Saved data entries
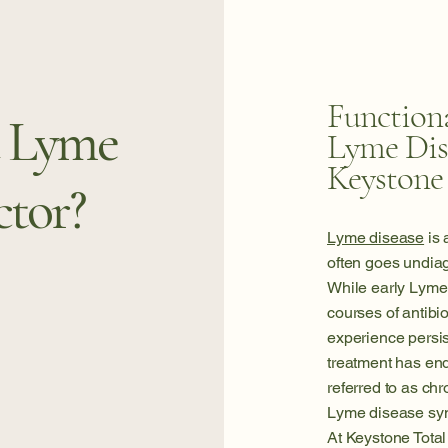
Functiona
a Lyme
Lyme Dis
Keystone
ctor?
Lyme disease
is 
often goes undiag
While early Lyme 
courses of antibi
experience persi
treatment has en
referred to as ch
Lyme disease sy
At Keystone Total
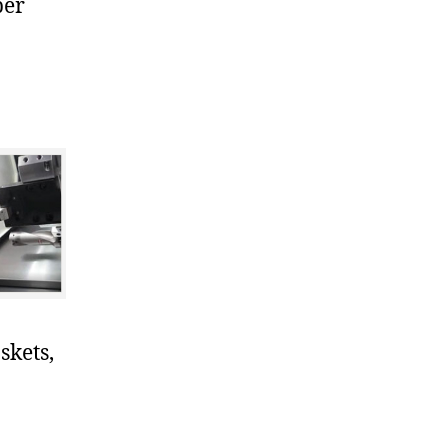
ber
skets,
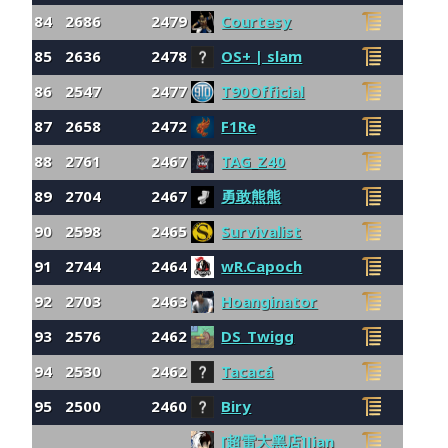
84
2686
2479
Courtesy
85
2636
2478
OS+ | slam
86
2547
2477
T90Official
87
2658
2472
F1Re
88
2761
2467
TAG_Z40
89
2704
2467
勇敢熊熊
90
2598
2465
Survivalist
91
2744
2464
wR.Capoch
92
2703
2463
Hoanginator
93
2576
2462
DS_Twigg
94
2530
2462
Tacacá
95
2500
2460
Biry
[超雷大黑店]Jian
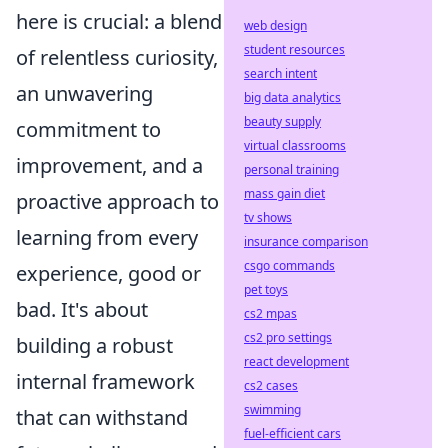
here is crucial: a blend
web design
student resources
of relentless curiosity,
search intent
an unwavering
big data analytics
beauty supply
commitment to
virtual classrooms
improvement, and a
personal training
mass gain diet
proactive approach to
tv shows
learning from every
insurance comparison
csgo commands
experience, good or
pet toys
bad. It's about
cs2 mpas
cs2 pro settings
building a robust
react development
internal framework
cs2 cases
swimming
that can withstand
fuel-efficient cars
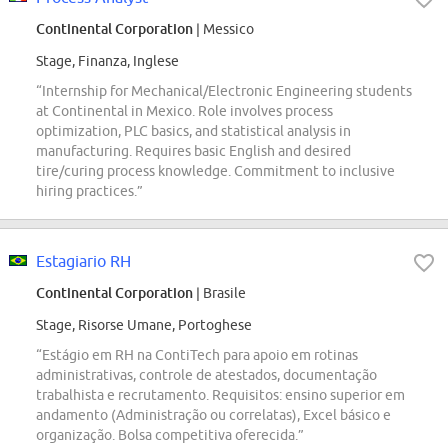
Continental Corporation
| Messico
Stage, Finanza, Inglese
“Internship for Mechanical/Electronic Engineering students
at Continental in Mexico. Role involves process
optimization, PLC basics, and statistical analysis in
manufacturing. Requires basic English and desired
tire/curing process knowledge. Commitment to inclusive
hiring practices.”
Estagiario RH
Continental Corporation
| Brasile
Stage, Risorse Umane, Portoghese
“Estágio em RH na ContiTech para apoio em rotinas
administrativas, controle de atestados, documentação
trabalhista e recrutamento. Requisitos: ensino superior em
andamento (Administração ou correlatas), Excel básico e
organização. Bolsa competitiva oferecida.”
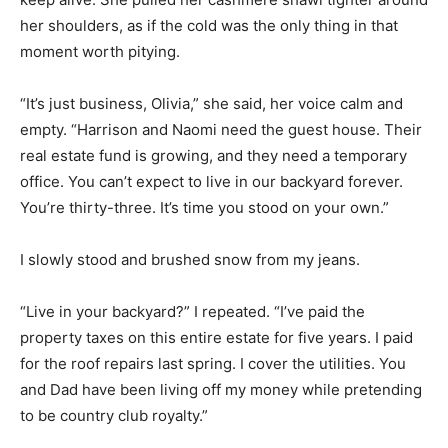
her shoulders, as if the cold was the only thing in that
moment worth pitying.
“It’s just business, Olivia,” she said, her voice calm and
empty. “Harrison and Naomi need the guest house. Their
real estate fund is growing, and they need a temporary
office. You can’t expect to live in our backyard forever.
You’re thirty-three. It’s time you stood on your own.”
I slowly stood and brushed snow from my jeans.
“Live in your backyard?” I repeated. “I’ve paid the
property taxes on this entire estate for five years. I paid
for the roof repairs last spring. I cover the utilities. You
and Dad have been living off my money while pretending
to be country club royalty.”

Required action = Report the count of lines in the entries that contain the string "process", and nothing besides it.

Task response = 2